● Try it
The answer should consist of each line from the data below that includes "trường".

● Supplied material
● ● ● ●

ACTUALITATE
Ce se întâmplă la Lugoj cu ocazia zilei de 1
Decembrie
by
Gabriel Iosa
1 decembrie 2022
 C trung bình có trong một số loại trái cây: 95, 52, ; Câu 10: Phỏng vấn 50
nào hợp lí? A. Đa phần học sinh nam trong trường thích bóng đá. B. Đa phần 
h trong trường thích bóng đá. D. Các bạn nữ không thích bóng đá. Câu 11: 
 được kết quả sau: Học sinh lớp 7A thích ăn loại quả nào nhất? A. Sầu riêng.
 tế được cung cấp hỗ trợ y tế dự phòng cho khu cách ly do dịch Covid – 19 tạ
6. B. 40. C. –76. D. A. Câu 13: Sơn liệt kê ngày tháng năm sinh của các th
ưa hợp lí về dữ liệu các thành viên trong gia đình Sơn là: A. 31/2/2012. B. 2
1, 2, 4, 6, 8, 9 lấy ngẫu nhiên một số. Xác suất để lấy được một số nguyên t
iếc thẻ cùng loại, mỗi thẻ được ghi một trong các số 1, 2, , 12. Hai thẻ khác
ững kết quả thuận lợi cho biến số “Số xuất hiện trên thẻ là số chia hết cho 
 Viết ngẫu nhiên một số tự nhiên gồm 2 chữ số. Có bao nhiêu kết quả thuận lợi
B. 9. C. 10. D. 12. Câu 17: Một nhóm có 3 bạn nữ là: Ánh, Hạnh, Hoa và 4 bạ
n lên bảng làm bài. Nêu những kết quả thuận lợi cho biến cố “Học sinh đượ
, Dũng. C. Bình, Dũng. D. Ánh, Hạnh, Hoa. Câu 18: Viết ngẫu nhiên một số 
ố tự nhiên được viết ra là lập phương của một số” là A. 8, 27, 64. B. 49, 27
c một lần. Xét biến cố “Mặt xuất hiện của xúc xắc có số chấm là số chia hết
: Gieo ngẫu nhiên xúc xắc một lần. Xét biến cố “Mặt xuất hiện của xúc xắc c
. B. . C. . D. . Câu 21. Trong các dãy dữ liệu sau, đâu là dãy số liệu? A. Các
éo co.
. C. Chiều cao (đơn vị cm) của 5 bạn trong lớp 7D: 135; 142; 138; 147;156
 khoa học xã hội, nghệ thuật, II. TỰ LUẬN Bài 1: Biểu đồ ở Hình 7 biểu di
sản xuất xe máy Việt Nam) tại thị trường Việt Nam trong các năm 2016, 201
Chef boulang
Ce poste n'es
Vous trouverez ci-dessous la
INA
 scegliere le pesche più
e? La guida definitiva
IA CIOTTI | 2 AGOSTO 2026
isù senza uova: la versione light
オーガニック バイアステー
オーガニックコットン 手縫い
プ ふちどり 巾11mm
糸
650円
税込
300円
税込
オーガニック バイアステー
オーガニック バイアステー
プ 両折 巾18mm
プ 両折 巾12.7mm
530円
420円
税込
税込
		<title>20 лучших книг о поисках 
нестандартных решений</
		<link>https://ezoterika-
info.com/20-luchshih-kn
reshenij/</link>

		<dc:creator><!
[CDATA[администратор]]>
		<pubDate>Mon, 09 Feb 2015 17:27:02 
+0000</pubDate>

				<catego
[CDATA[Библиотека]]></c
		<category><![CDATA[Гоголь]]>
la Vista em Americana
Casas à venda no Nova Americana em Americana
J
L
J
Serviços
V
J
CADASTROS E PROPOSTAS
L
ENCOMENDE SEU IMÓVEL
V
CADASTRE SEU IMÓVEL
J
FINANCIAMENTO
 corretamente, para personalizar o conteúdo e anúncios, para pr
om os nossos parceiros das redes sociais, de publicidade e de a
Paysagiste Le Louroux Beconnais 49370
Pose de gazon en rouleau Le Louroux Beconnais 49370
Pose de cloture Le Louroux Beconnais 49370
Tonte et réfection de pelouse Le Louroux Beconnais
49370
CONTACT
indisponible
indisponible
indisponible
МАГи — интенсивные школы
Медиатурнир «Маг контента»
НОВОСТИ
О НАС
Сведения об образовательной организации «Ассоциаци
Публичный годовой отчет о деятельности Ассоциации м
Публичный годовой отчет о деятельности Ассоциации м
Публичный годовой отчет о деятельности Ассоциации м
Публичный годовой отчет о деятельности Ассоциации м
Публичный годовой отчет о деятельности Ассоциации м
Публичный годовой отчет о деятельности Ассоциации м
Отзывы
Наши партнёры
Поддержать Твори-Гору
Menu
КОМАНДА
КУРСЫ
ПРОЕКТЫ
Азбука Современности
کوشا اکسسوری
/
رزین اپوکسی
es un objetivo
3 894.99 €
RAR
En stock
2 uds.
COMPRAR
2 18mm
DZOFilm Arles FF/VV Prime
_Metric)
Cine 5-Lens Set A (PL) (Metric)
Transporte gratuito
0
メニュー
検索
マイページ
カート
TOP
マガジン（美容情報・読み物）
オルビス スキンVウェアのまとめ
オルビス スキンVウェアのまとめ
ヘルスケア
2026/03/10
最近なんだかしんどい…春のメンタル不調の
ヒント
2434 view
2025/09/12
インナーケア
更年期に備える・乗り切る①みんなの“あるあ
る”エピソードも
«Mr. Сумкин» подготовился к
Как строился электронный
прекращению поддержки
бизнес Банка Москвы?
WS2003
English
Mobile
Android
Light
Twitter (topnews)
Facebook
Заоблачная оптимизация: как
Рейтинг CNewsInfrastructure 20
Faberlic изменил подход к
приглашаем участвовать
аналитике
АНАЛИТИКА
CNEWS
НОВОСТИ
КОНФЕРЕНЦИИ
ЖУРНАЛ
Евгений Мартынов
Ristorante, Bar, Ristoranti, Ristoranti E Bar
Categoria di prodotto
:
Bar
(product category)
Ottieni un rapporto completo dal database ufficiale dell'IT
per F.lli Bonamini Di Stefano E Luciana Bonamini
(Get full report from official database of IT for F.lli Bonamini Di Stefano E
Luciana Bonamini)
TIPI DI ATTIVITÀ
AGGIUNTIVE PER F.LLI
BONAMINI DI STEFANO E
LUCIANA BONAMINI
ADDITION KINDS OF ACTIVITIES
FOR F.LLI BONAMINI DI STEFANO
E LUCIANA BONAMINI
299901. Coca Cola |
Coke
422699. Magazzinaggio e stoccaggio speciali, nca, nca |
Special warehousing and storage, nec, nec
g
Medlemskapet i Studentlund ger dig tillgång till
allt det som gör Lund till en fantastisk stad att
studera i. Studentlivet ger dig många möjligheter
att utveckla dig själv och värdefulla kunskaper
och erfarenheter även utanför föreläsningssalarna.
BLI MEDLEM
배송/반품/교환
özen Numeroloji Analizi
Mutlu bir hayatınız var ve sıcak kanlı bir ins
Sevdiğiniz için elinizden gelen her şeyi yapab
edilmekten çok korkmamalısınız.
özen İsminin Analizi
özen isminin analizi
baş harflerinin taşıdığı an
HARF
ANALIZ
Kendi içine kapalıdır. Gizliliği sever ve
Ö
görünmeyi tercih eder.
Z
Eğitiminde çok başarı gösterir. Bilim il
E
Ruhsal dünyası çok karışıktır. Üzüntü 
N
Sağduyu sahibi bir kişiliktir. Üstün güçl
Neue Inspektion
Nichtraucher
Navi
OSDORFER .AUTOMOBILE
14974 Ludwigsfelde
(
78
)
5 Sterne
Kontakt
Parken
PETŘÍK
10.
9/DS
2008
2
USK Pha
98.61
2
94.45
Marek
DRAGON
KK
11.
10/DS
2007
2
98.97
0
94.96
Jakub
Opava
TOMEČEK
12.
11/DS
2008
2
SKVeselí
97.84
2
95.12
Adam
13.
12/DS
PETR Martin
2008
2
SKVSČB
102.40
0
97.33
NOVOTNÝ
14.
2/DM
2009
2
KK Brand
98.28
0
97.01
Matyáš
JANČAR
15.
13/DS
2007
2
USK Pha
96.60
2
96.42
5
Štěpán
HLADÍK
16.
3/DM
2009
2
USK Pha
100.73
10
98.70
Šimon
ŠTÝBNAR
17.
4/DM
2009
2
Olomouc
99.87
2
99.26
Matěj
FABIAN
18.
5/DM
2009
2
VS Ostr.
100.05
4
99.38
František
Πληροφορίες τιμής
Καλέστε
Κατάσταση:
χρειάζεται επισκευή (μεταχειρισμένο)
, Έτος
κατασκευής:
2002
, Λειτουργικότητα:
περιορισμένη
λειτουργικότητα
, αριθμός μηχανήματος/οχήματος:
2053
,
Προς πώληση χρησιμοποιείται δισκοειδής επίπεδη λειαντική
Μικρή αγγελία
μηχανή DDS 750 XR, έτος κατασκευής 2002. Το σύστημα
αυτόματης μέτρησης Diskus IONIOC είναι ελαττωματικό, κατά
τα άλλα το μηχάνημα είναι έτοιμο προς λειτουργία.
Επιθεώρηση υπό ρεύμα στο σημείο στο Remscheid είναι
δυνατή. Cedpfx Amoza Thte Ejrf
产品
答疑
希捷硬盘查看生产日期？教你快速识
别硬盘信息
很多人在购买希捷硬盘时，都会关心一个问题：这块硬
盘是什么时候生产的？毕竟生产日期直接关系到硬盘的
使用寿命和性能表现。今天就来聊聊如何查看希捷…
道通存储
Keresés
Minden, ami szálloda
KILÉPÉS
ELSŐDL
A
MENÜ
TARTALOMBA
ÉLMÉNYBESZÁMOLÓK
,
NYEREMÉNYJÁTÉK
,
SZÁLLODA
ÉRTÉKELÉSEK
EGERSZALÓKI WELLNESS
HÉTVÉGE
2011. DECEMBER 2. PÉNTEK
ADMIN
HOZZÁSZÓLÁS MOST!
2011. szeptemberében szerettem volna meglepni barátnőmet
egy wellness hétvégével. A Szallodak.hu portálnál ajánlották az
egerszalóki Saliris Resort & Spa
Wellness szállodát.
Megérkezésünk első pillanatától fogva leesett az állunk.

● ● ● ●

● Response
nào hợp lí? A. Đa phần học sinh nam trong trường thích bóng đá. B. Đa phần 
h trong trường thích bóng đá. D. Các bạn nữ không thích bóng đá. Câu 11: 
sản xuất xe máy Việt Nam) tại thị trường Việt Nam trong các năm 2016, 201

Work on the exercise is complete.